The Board launched a full-fledged investigation against Çiçeksepeti Internet Hizmetleri A.S. ("Çiçeksepeti ") on June 4, 2020 (20-27/335-M). Within the scope of the investigation, the case handlers collected certain documents during the onsite inspection they carried out at the premises of Çiçeksepeti. Çiçeksepeti alleged that a three-page document among the acquired correspondence and files fell within the scope of attorney-client privilege. Thus, the document was collected in a sealed envelope in order for the Board to decide on the relevant matter.
The Board referred to its previous decisional practice about the evaluation of attorney-client privilege and stated that first of all it should be determined whether the attorney is in employment of the undertaking (if there is an employment relationship between the undertaking and the attorney, the Board rejects the return of the requested documents). If a document includes correspondence between the undertaking and an independent attorney (who is not an employee of the undertaking), the Board then evaluates whether the document is related to the undertaking's use of its right of defense.
To put its two-staged cumulative approach/test into further context, the Board then referred to its relatively recent decisions on the application of attorney-client privilege principles before examining the merits of the case. To that end, in terms of the first criteria, the Board stated that in its Huawei decision,2 it rejected the request for the return of the document collected during the onsite inspection since the relevant documents concerned a correspondence between the undertaking and its in-house counsel/attorney. The Board decided that the documents fell outside the attorney-client privilege since they did not include correspondence between an undertaking and an independent attorney. With regard to the second criteria, the Board underlined its Warner Bros decision,3 where the sixteen-page document collected during the on-site inspection was indeed correspondence with an independent attorney but as it pre-dated the initiation of the preliminary investigation, such document was not directly related to the exercise of defense rights. Therefore, the Board still resolved that the document would fall outside the attorney-client privilege.

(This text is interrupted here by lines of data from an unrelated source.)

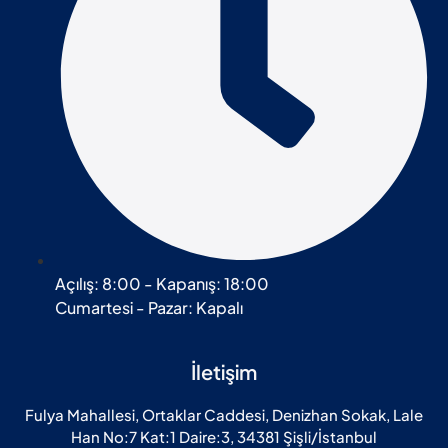
Açılış: 8:00 - Kapanış: 18:00
Cumartesi - Pazar: Kapalı
İletişim
Fulya Mahallesi, Ortaklar Caddesi, Denizhan Sokak, Lale
Han No:7 Kat:1 Daire:3, 34381 Şişli/İstanbul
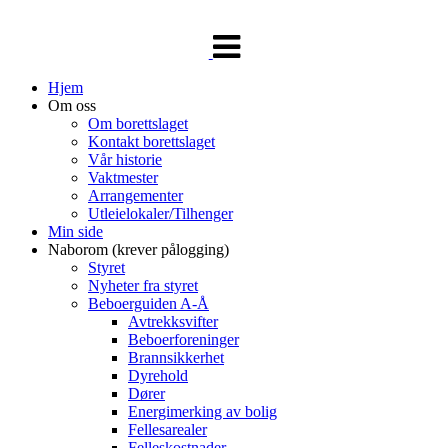
Veksle
navigasjon
Hjem
Om oss
Om borettslaget
Kontakt borettslaget
Vår historie
Vaktmester
Arrangementer
Utleielokaler/Tilhenger
Min side
Naborom (krever pålogging)
Styret
Nyheter fra styret
Beboerguiden A-Å
Avtrekksvifter
Beboerforeninger
Brannsikkerhet
Dyrehold
Dører
Energimerking av bolig
Fellesarealer
Felleskostnader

In this respect, the Turkish Competition Authority ("Authority ") requested information from Çiçeksepeti on whether the attorney mentioned in the relevant three-page document is an independent attorney. Çiçeksepeti acknowledged that the attorney is an employee of Çiçeksepeti and submitted copies of their employment documents such as the social security declaration and recent payslip. In line with Çiçeksepeti's responses, the Board decided that the document cannot be considered as an independent attorney correspondence, and thus falls outside attorney-client privilege. In this respect, the Board rejected the request for the return of the three-page document collected during the onsite inspection. This is in keeping with the Board`s similar assessments where it decided that documents would not be considered within the scope of the attorney-client privilege principle if there is an employment relationship between the investigated undertaking and the relevant attorney.4 To that end, this recent decision further bolsters the settled approach of the Board regarding the assessment of the two criteria for the attorney-client privilege.
This article was first published in Legal Insights Quarterly by ELIG Gürkaynak Attorneys-at-Law in March 2021. A link to the full Legal Insight Quarterly may be found here
1. The Board's Çiçeksepeti decision dated July 2, 2020 and numbered 20-32/405-186.
2. The Board's Huawei decision dated November 14, 2019 and numbered 19-40/670-288.
3. The Board's Warner Bros decision dated January 17, 2019 and numbered 19-04/36-14.
4. The Board's Dow decision dated December 2, 2015 and numbered 15-42/690-259; The Board's Sanofi decision dated April 20, 2009 and numbered 09-16/374-88; The Board's CNR decision dated October 13, 2009 and numbered 09-46/1154-290.